● **Extracted page text data**:
_____
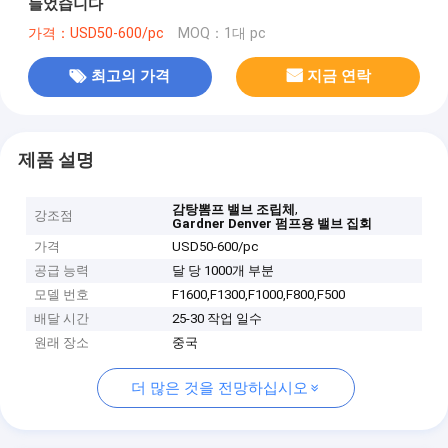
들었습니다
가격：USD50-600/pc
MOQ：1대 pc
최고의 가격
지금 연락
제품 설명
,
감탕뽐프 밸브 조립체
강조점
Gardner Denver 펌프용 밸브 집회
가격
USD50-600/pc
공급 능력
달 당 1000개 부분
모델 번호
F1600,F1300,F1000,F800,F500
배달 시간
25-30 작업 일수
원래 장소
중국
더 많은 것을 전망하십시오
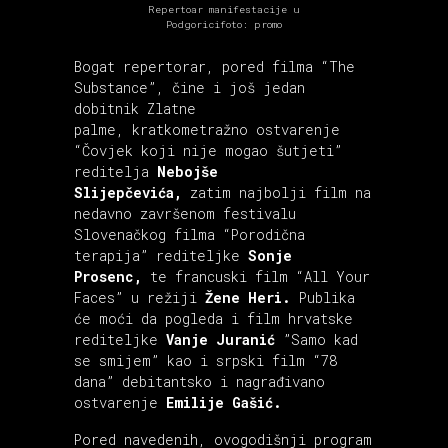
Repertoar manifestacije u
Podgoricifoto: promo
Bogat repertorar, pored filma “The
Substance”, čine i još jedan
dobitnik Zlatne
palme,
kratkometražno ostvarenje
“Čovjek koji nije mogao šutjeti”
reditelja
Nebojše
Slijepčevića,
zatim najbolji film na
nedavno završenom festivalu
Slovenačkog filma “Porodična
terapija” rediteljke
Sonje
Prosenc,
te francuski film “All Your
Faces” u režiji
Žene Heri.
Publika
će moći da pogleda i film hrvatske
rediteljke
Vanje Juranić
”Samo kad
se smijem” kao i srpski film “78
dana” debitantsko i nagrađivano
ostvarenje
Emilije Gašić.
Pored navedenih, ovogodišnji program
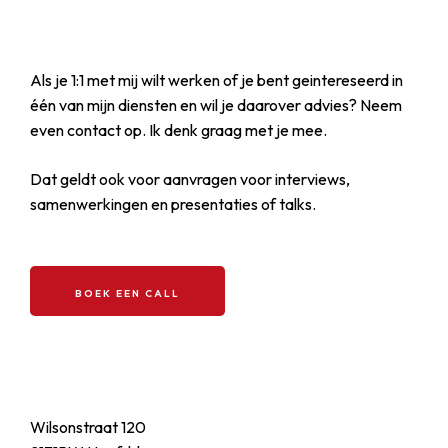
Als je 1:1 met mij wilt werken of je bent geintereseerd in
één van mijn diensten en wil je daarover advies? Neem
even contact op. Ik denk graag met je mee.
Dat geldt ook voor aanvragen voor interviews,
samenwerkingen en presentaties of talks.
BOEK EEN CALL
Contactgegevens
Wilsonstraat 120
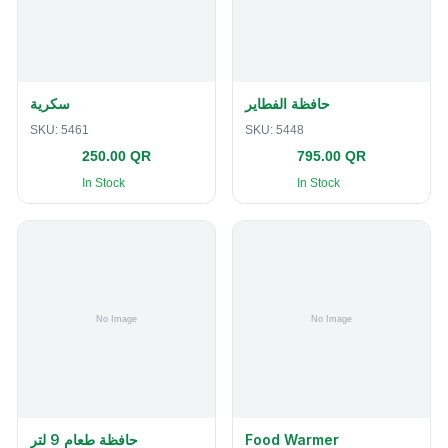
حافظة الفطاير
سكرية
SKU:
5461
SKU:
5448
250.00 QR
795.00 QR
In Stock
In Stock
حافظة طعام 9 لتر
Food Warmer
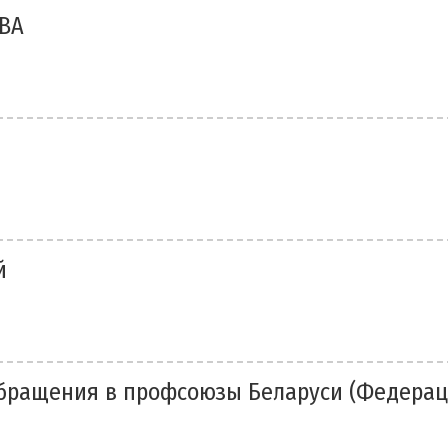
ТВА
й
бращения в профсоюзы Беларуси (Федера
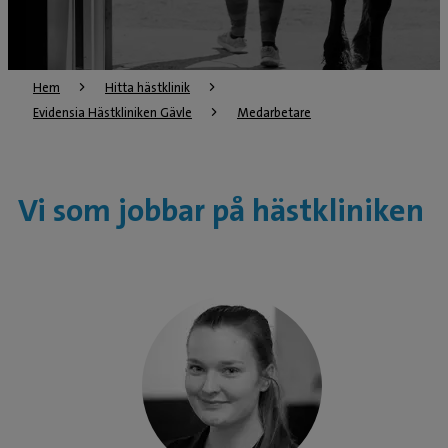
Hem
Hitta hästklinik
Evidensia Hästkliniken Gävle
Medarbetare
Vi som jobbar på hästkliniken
_____
● **WHAT TO DO**:
Without the pictures, restate all of the entries word for word.

● **RESULT OF THIS TASK**:
들었습니다
가격：USD50-600/pc
MOQ：1대 pc
최고의 가격
지금 연락
제품 설명
,
감탕뽐프 밸브 조립체
강조점
Gardner Denver 펌프용 밸브 집회
가격
USD50-600/pc
공급 능력
달 당 1000개 부분
모델 번호
F1600,F1300,F1000,F800,F500
배달 시간
25-30 작업 일수
원래 장소
중국
더 많은 것을 전망하십시오
Repertoar manifestacije u
Podgoricifoto: promo
Bogat repertorar, pored filma “The
Substance”, čine i još jedan
dobitnik Zlatne
palme,
kratkometražno ostvarenje
“Čovjek koji nije mogao šutjeti”
reditelja
Nebojše
Slijepčevića,
zatim najbolji film na
nedavno završenom festivalu
Slovenačkog filma “Porodična
terapija” rediteljke
Sonje
Prosenc,
te francuski film “All Your
Faces” u režiji
Žene Heri.
Publika
će moći da pogleda i film hrvatske
rediteljke
Vanje Juranić
”Samo kad
se smijem” kao i srpski film “78
dana” debitantsko i nagrađivano
ostvarenje
Emilije Gašić.
Pored navedenih, ovogodišnji program
Als je 1:1 met mij wilt werken of je bent geintereseerd in
één van mijn diensten en wil je daarover advies? Neem
even contact op. Ik denk graag met je mee.
Dat geldt ook voor aanvragen voor interviews,
samenwerkingen en presentaties of talks.
BOEK EEN CALL
Contactgegevens
Wilsonstraat 120
حافظة الفطاير
سكرية
SKU:
5461
SKU:
5448
250.00 QR
795.00 QR
In Stock
In Stock
حافظة طعام 9 لتر
Food Warmer
ТВА
й
бращения в профсоюзы Беларуси (Федера
Hem
Hitta hästklinik
Evidensia Hästkliniken Gävle
Medarbetare
Vi som jobbar på hästkliniken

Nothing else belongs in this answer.